NFT holders can now receive a part of song streaming revenue.
anotherblock, a blockchain-based music rights marketplace established in 2021, has collaborated with electronic dance music artist R3HAB and musician Laidback Luke to release a single with a goal to “democratize music rights”.
According to the press release shared on August 19th, the single “Weekend on a Tuesday” will be a unique project giving NFT holders a chance to receive a part of the song’s streaming revenue.
In total, anotherblock is set to sell 250 NFTs, retailing for $87, each. As a way to democratize music rights, the company will give non-fungible token (NFT) holders a 0,02% of streaming revenues. The NFT owners are able to view their revenue and the price of their NFT in real-time through anotherblock’s tracking tool.
The August 19th release is the first time anotherblock is launching its services. When commenting on the idea to join music and NFTs, anotherblock co-founder and CEO Michel D. Traore said:
Music NFTs should combine the amazing worlds that artists create, the color, feeling, emotional connection, with a whole new approach to music purchases, royalties, and fan experiences.

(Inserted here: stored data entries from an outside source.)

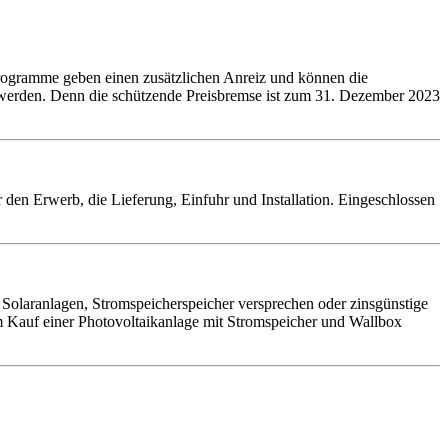
rprogramme geben einen zusätzlichen Anreiz und können die
n werden. Denn die schützende Preisbremse ist zum 31. Dezember 2023
 den Erwerb, die Lieferung, Einfuhr und Installation. Eingeschlossen
Solaranlagen, Stromspeicherspeicher versprechen oder zinsgünstige
m Kauf einer Photovoltaikanlage mit Stromspeicher und Wallbox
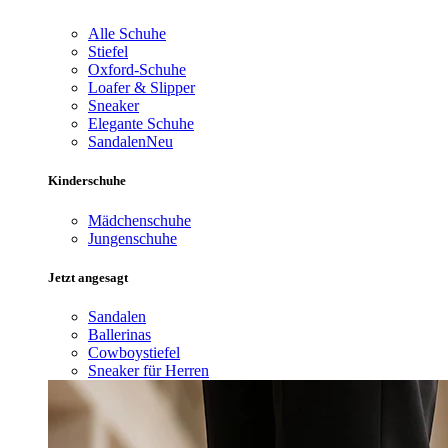
Alle Schuhe
Stiefel
Oxford-Schuhe
Loafer & Slipper
Sneaker
Elegante Schuhe
Sandalen
Neu
Kinderschuhe
Mädchenschuhe
Jungenschuhe
Jetzt angesagt
Sandalen
Ballerinas
Cowboystiefel
Sneaker für Herren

Nevertheless, the co-founder notes that the idea to democratize music rights came from the realization that music gains value only when it is in the hands of the listener.
“Music rights’ value is created by people loving and listening to the music, and doing things with it. Why shouldn’t [they] be able to own rights if they create the value by listening to it. They should be able to get some of the upside as well,” said Michel D. Traore.
According to the latest news, the NFTs have sold out within an hour after announcing a pre-sale.
In previous months, the music industry has been showered with NFT launches. At the beginning of August, Devon-based rock band Muse launched an NFT album called “Will of the People”. On the other hand, on July 26th, the green NFT marketplace OneOf launched an NFT collection to pay a tribute to American rapper The Notorious B.I.G.